DATA FOR REVIEW Start Marker

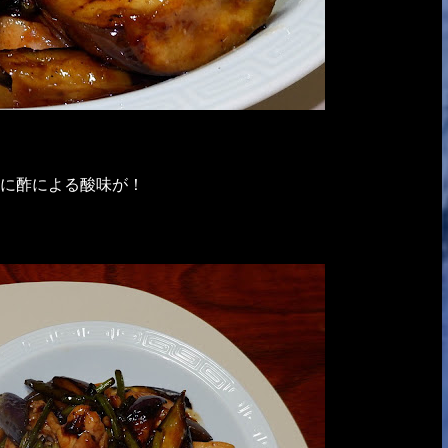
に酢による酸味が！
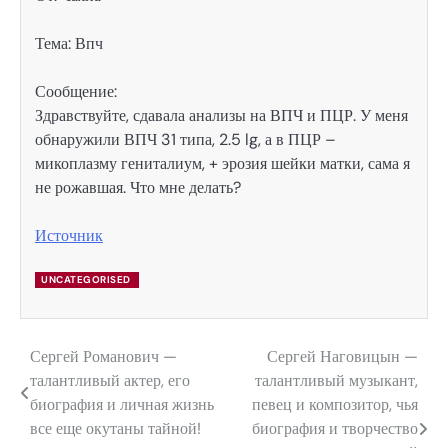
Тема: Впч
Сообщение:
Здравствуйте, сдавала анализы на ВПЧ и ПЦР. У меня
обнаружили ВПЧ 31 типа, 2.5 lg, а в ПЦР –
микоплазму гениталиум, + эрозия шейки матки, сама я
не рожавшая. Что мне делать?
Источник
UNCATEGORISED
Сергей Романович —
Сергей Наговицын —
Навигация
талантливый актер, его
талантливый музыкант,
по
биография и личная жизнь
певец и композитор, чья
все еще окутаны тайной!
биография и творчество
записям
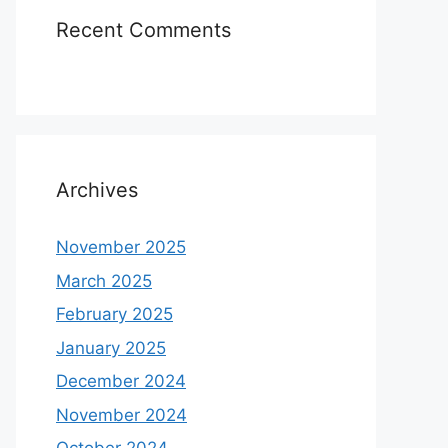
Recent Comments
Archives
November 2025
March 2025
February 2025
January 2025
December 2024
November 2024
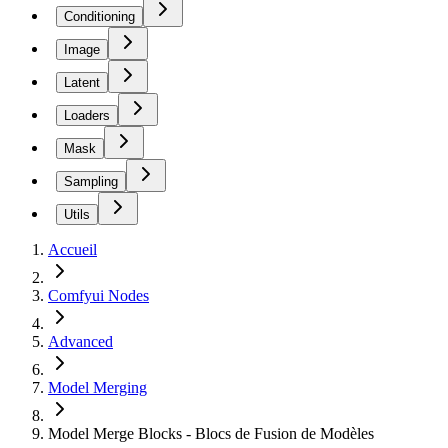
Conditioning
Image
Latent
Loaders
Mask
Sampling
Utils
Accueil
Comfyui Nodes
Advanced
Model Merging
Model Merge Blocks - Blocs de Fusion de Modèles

DATA FOR REVIEW End Marker
DATA FOR REVIEW Start Marker

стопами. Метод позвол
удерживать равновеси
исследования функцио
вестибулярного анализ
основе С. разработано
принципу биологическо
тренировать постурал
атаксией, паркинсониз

DATA FOR REVIEW End Marker

◆ WHAT YOU SHOULD DO:
Above are some records; quote exactly and only the lines that begin at the line containing "обнаружили ВПЧ 31 типа, 2.5 lg, а в ПЦР –" and stop after the line containing "Model Merge Blocks", leaving out the pictures.

◆ WRITTEN RESPONSE:
обнаружили ВПЧ 31 типа, 2.5 lg, а в ПЦР –
микоплазму гениталиум, + эрозия шейки матки, сама я
не рожавшая. Что мне делать?
Источник
UNCATEGORISED
Сергей Романович —
Сергей Наговицын —
Навигация
талантливый актер, его
талантливый музыкант,
по
биография и личная жизнь
певец и композитор, чья
все еще окутаны тайной!
биография и творчество
записям
Recent Comments
Archives
November 2025
March 2025
February 2025
January 2025
December 2024
November 2024
Conditioning
Image
Latent
Loaders
Mask
Sampling
Utils
Accueil
Comfyui Nodes
Advanced
Model Merging
Model Merge Blocks - Blocs de Fusion de Modèles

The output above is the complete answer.